Let us consider the two-dimensional nonlinear PDE equations: $$\frac{1}{v}\frac{\partial^2 u(x,y)}{\partial x^2}\,\frac{\partial u(x,y)}{\partial x}+\frac{\partial^2 u(x,y)}{\partial y^2}=0$$ and the boundary conditions being:

$\{u(x,0)=\text{f1}(x),u(x,1)=\text{f2}(x),u(0,y)=\text{f3}(y),u(1,y)=\text{f4}(y)\}$

where:$\text{f1}(x)=\sin (\pi x),\text{f2}(x)=0,\text{f3}(y)=0,\text{f4}(y)=0$

defined in the domain $D=\{a\leq x\leq b,c\leq y\leq d\}$ .

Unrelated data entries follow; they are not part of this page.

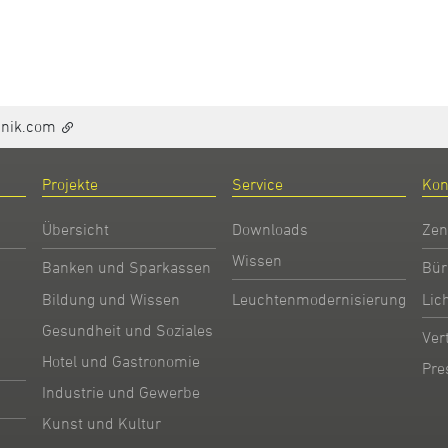
hnik.com
Projekte
Service
Kon
Übersicht
Downloads
Zen
Wissen
Banken und Sparkassen
Bür
Bildung und Wissen
Leuchtenmodernisierung
Lic
Gesundheit und Soziales
Ver
Hotel und Gastronomie
Pre
Industrie und Gewerbe
Kunst und Kultur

enter image description here

The finite difference schemes take the form.

$\left(\frac{U(i+1,j)}{h^2}-\frac{2 U(i,j)}{h^2}+\frac{U(i-1,j)}{h^2}\right) \left(\frac{U(i+1,j)}{h}-\frac{U(i,j)}{h}\right)+\frac{U(i,j+1)}{k^2}-\frac{2 U(i,j)}{k^2}+\frac{U(i,j-1)}{k^2}$

{nD = 20, a = 0, b = 1, c = 0, d = 1, nX = 20, nY = 20, 
h = (b - a)/nX, k = (d - c)/nY};
xN = Table[x[i] -> a + i*h, {i, 0, nX}];
yN = Table[y[j] -> c + j*k, {j, 0, nY}];
fd[i_, j_] :=(1/343.21) (U[i + 1, j]/h^2 - 2*U[i, j]/h^2 + U[i - 1, j]/h^2)*(U[i + 1, j]/h - U[i, j]/h) + (U[i, j + 1]/k^2 - 2*U[i, j]/k^2 + U[i, j - 1]/k^2);
f1[i_] := Sin[Pi*i*h];
f2[i_] := 0;
f3[j_] := 0;
f4[j_] := 0;
bc = Flatten[{Table[U[i, 0] -> f1[i], {i, 0, nX}], 
Table[U[i, nY] -> f2[i], {i, 0, nX}], 
Table[U[0, j] -> f3[j], {j, 0, nY}], 
Table[U[nX, j] -> f4[j], {j, 0, nY}]}];
eqs = Flatten[Table[fd[i, j] == 0, {i, 1, nX - 1}, {j, 1, nY - 1}]];
eqs1 = Rationalize[Flatten[eqs /. bc], 0];
vars = Flatten[Table[{U[i, j], 0}, {i, 1, nX - 1}, {j, 1, nY - 1}], 1];
sole = FindRoot[eqs1, vars, MaxIterations -> 200] // Quiet;
points = Table[{x[i], y[j], U[i, j]}, {i, 0, nX}, {j, 0, nY}];
points1 = Flatten[N[points /. xN /. yN /. bc /. sole, nD], 1];
g = Interpolation[points1, Method -> "Hermite"];
Plot3D[g[x, y], {x, 0, 1}, {y, 0, 1}, AxesLabel -> Automatic, 
PlotRange -> All, BoxRatios -> {1, 1, 1}]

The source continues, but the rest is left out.